Richmond City Council Reverses Decision for Chevron
This is pretty disturbing.
Two weeks ago, the Richmond City Council voted in support of a crude cap. Now they've reversed it.
Look for community calls to action on this. I suspect the Bay Area environmental justice community and other activists won't take this laying down.
Ruling reversed for Chevron
No cap on types of crude oil at refinery
Christopher Heredia, Chronicle Staff Writer
Friday, June 20, 2008
Richmond's planning commissioners on Thursday reversed a decision to limit the kind of crude oil that Chevron can process at its refinery in the city, a move decried by environmental groups concerned that a planned expansion of the plant would increase air pollution.
Chevron wants to expand its 3,000-acre plant on Richmond's waterfront to add a new power plant and crude oil refining facility. The material processed at the new facility would have higher contents of sulfur and other impurities, city officials said.
The commission on June 6 approved a limit on the amount of heavier crude the refinery can process and also OKd an environmental impact report for the project.
But Thursday, a consultant hired by the city to study the proposed plant expansion testified that the limit was unnecessary because there are already restrictions on the refinery's emissions. After hearing from the consultant, Ron Sahu, the commission voted 4-1 to reject the "comprehensive crude cap" advocated by environmental groups. Commissioner Charles Duncan was the lone dissenting vote.
Members of several environmental groups said a cap is necessary to restrict Chevron from processing dirtier, heavier crude oil that could pose additional harm to the health of plant neighbors and they vowed to appeal the commission's decision.
"Pollution will increase as a result of this," said Greg Karras of Communities for a Better Environment. "We are going to appeal this decision to the City Council and we will win."
About 80 people filled the council chambers at Richmond City Hall Thursday night, where the Planning Commission heard public comment.
Chevron spokesman Dean O'Hair said company officials were pleased by Thursday's decision.
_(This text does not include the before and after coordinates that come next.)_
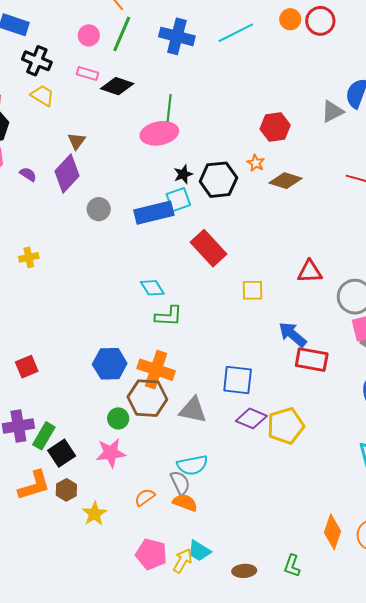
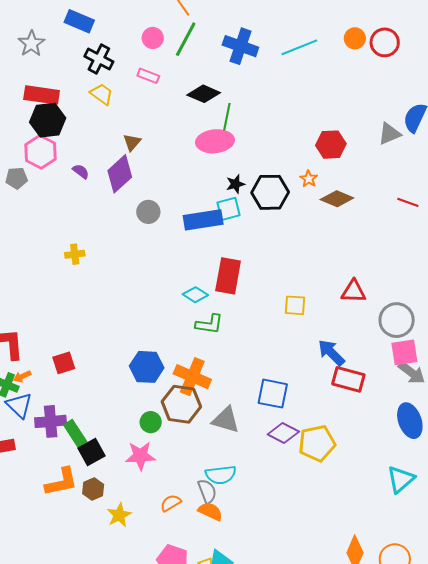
black diamond: (117, 86) -> (204, 94), moved
red rectangle: (209, 248) -> (228, 276), moved, turned 48
cyan diamond: (152, 288) -> (195, 295), turned -30
green rectangle: (44, 436) -> (75, 433), turned -68

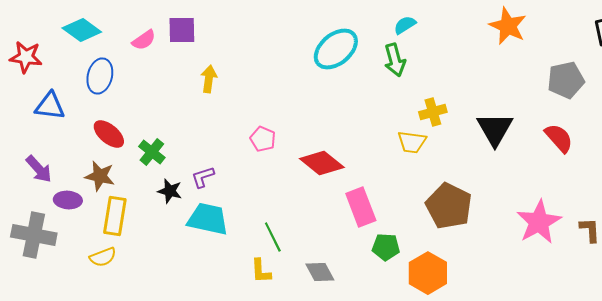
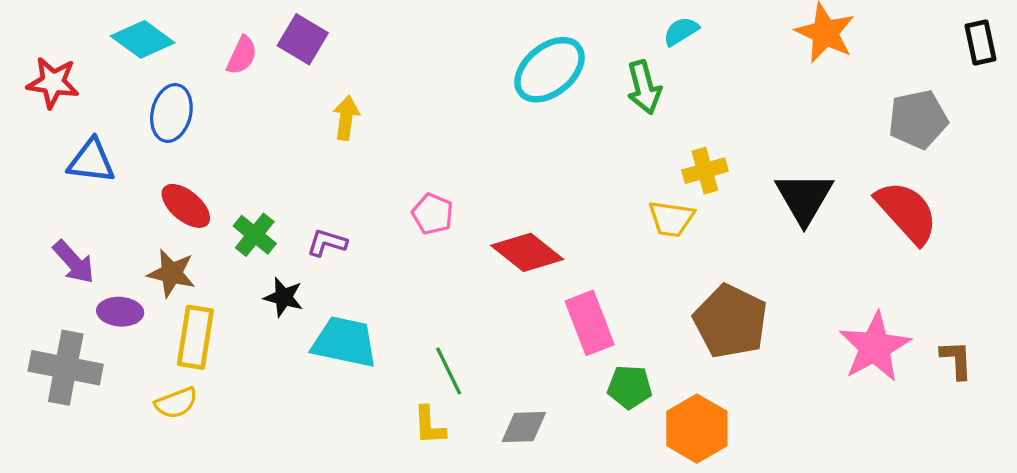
cyan semicircle: (405, 25) -> (681, 31), moved
purple square: (182, 30) -> (303, 39), turned 32
pink semicircle: (144, 40) -> (242, 55), turned -30
red semicircle: (559, 138) -> (907, 212), size x1.4
purple L-shape: (203, 177) -> (327, 243), moved, turned 35
gray diamond: (320, 272) -> (524, 427), turned -64

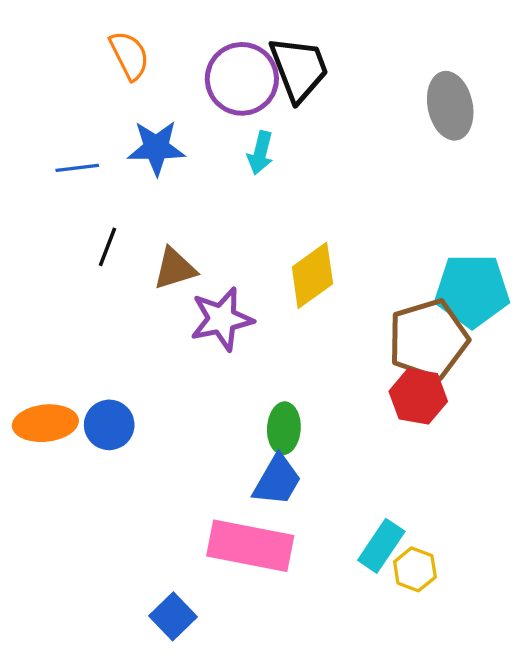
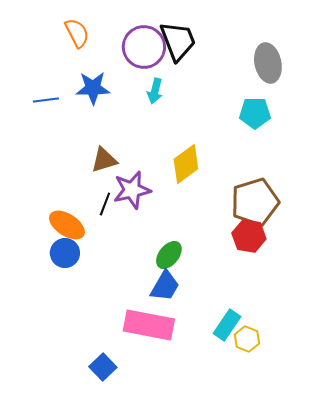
black line: (108, 247) -> (105, 204), moved
cyan pentagon: (472, 291) -> (255, 113), moved, size x0.7
orange ellipse: (45, 423) -> (67, 225), moved, turned 39
green ellipse: (284, 428) -> (169, 255), turned 36

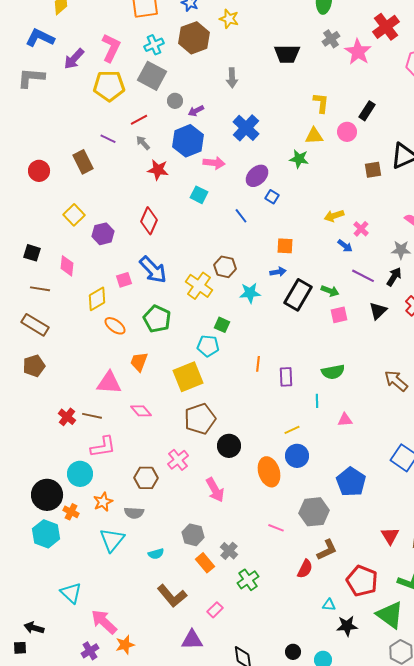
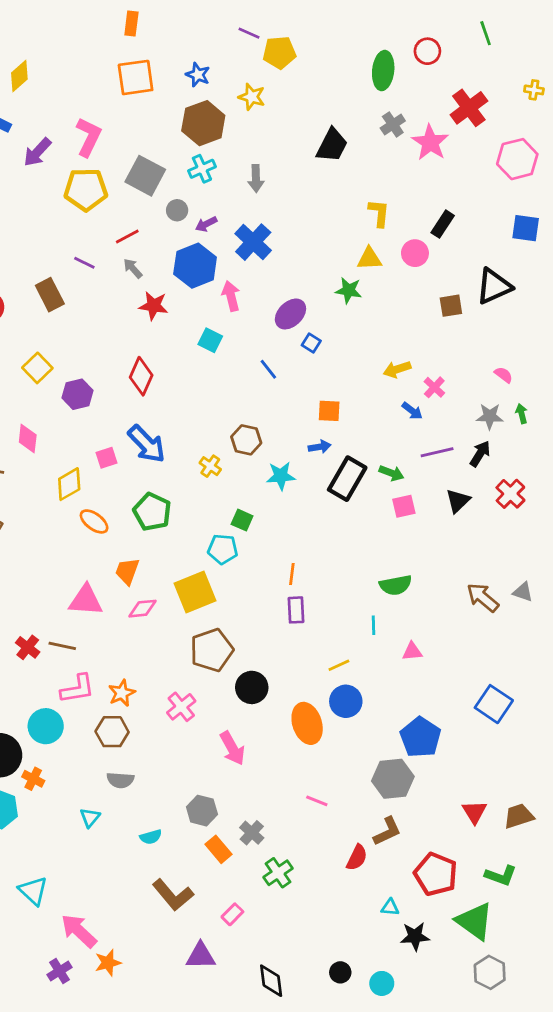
cyan cross: (154, 45) -> (202, 169), moved
black trapezoid: (287, 54) -> (332, 145), turned -64
blue cross: (246, 128) -> (253, 242), moved
pink arrow: (214, 163) -> (231, 296), turned -110
purple line: (363, 276) -> (437, 452), turned -40
yellow cross: (199, 286) -> (210, 466), size x0.6
purple rectangle: (286, 377) -> (296, 610), moved
pink diamond: (141, 411) -> (142, 609), moved, turned -55
brown hexagon: (146, 478) -> (112, 732), moved
orange star: (103, 502) -> (122, 693), moved
gray hexagon: (314, 512) -> (393, 779), moved
cyan triangle: (112, 540) -> (90, 817), size x0.6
The city paid for a highly detailed environmental impact report, which concluded that the expansion would increase air pollution in a "less than significant" way.
"The environmental impact report concluded this renewal project will result in an overall emissions reduction," O'Hair said. "Now we can move forward ... toward building a more reliable refinery."
Mayor Gayle McLaughlin, who attended Thursday's meeting, said she supports a limit on the kind of crude oil Chevron can process. "We need the fullest amount of protection possible," she said.
The matter will probably go before the full City Council during the summer.